The word "children" occurs in some of the lines below; copy each of those lines.

SUPPLIED RECORDS:
--------------------------------
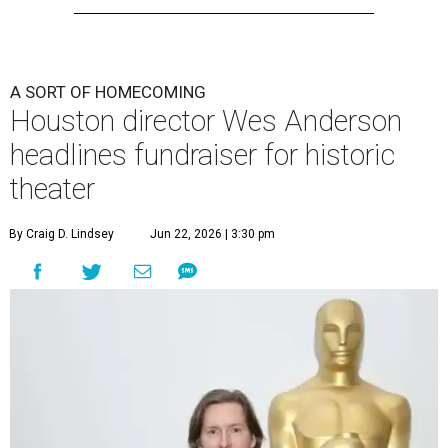
A SORT OF HOMECOMING
Houston director Wes Anderson
headlines fundraiser for historic
theater
By Craig D. Lindsey
Jun 22, 2026 | 3:30 pm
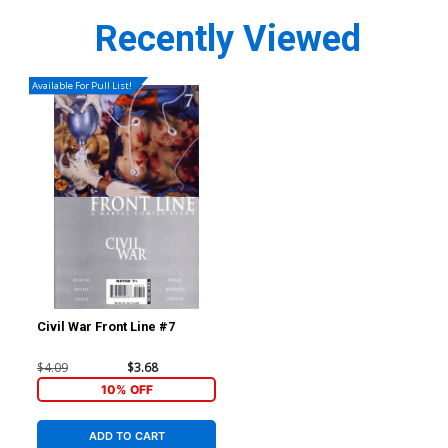
Recently Viewed
Available For Pull List!
Civil War Front Line #7
$4.09
$3.68
10% OFF
ADD TO CART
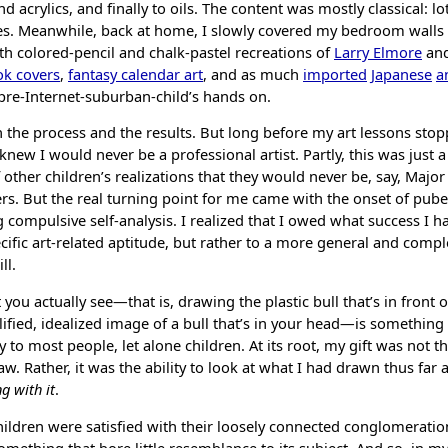
d acrylics, and finally to oils. The content was mostly classical: lo
s. Meanwhile, back at home, I slowly covered my bedroom walls
ith colored-pencil and chalk-pastel recreations of
Larry Elmore
an
k covers
,
fantasy calendar art
, and as much
imported
Japanese
a
pre-Internet-suburban-child’s hands on.
h the process and the results. But long before my art lessons st
 knew I would never be a professional artist. Partly, this was just 
 other children’s realizations that they would never be, say, Majo
rs. But the real turning point for me came with the onset of puber
g
compulsive self-analysis
. I realized that I owed what success I ha
cific art-related aptitude, but rather to a more general and compl
ll.
ou actually see—that is, drawing the plastic bull that’s in front o
ified, idealized image of a bull that’s in your head—is something
 to most people, let alone children. At its root, my gift was not the
w. Rather, it was the ability to look at what I had drawn thus far
g with it
.
hildren were satisfied with their loosely connected conglomeratio
something that bore little resemblance to its subject. And so, in m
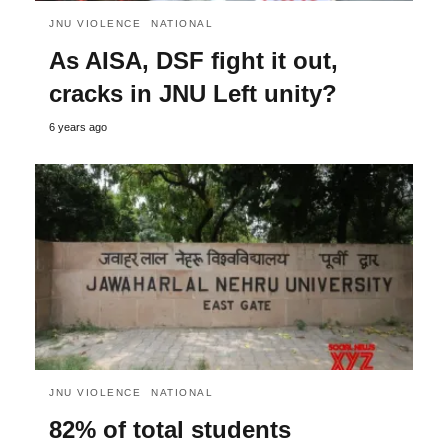
JNU VIOLENCE
NATIONAL
As AISA, DSF fight it out,
cracks in JNU Left unity?
6 years ago
JNU VIOLENCE
NATIONAL
82% of total students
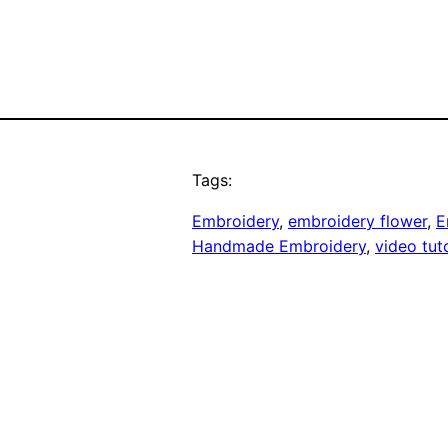
Tags:
Embroidery
, 
embroidery flower
, 
E
Handmade Embroidery
, 
video tuto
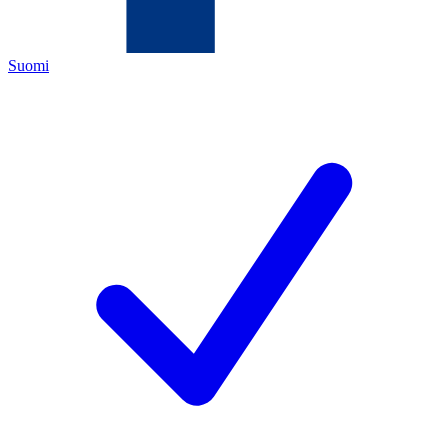
Suomi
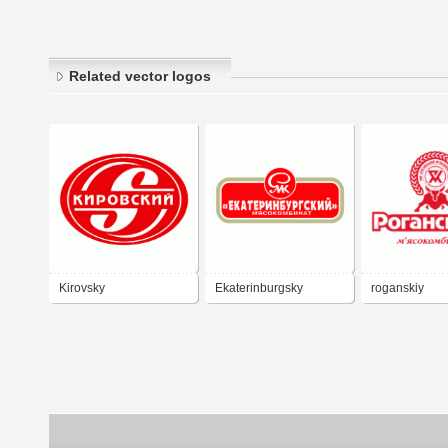
Related vector logos
Kirovsky
Ekaterinburgsky
roganskiy
Myasokombinat
myasokombin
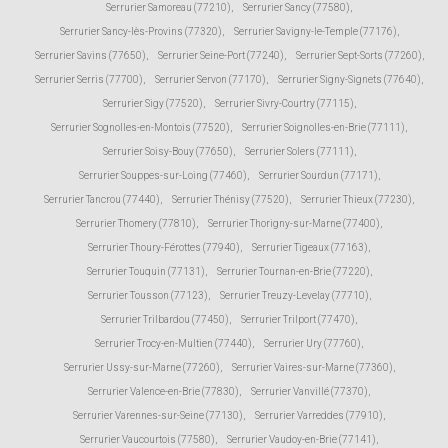
Serrurier Samoreau (77210)
,
Serrurier Sancy (77580)
,
Serrurier Sancy-lès-Provins (77320)
,
Serrurier Savigny-le-Temple (77176)
,
Serrurier Savins (77650)
,
Serrurier Seine-Port (77240)
,
Serrurier Sept-Sorts (77260)
,
Serrurier Serris (77700)
,
Serrurier Servon (77170)
,
Serrurier Signy-Signets (77640)
,
Serrurier Sigy (77520)
,
Serrurier Sivry-Courtry (77115)
,
Serrurier Sognolles-en-Montois (77520)
,
Serrurier Soignolles-en-Brie (77111)
,
Serrurier Soisy-Bouy (77650)
,
Serrurier Solers (77111)
,
Serrurier Souppes-sur-Loing (77460)
,
Serrurier Sourdun (77171)
,
Serrurier Tancrou (77440)
,
Serrurier Thénisy (77520)
,
Serrurier Thieux (77230)
,
Serrurier Thomery (77810)
,
Serrurier Thorigny-sur-Marne (77400)
,
Serrurier Thoury-Férottes (77940)
,
Serrurier Tigeaux (77163)
,
Serrurier Touquin (77131)
,
Serrurier Tournan-en-Brie (77220)
,
Serrurier Tousson (77123)
,
Serrurier Treuzy-Levelay (77710)
,
Serrurier Trilbardou (77450)
,
Serrurier Trilport (77470)
,
Serrurier Trocy-en-Multien (77440)
,
Serrurier Ury (77760)
,
Serrurier Ussy-sur-Marne (77260)
,
Serrurier Vaires-sur-Marne (77360)
,
Serrurier Valence-en-Brie (77830)
,
Serrurier Vanvillé (77370)
,
Serrurier Varennes-sur-Seine (77130)
,
Serrurier Varreddes (77910)
,
Serrurier Vaucourtois (77580)
,
Serrurier Vaudoy-en-Brie (77141)
,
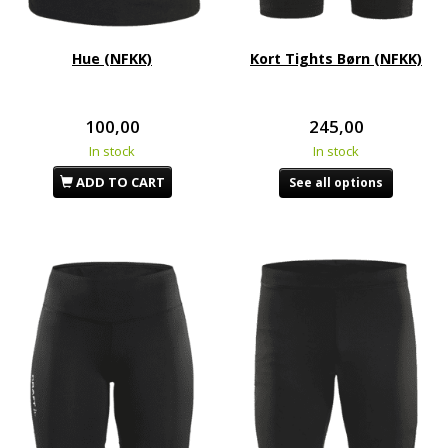
Hue (NFKK)
Kort Tights Børn (NFKK)
100,00
245,00
In stock
In stock
ADD TO CART
See all options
--------------------------------
ANSWER AREA:
 other children’s realizations that they would never be, say, Majo
 to most people, let alone children. At its root, my gift was not the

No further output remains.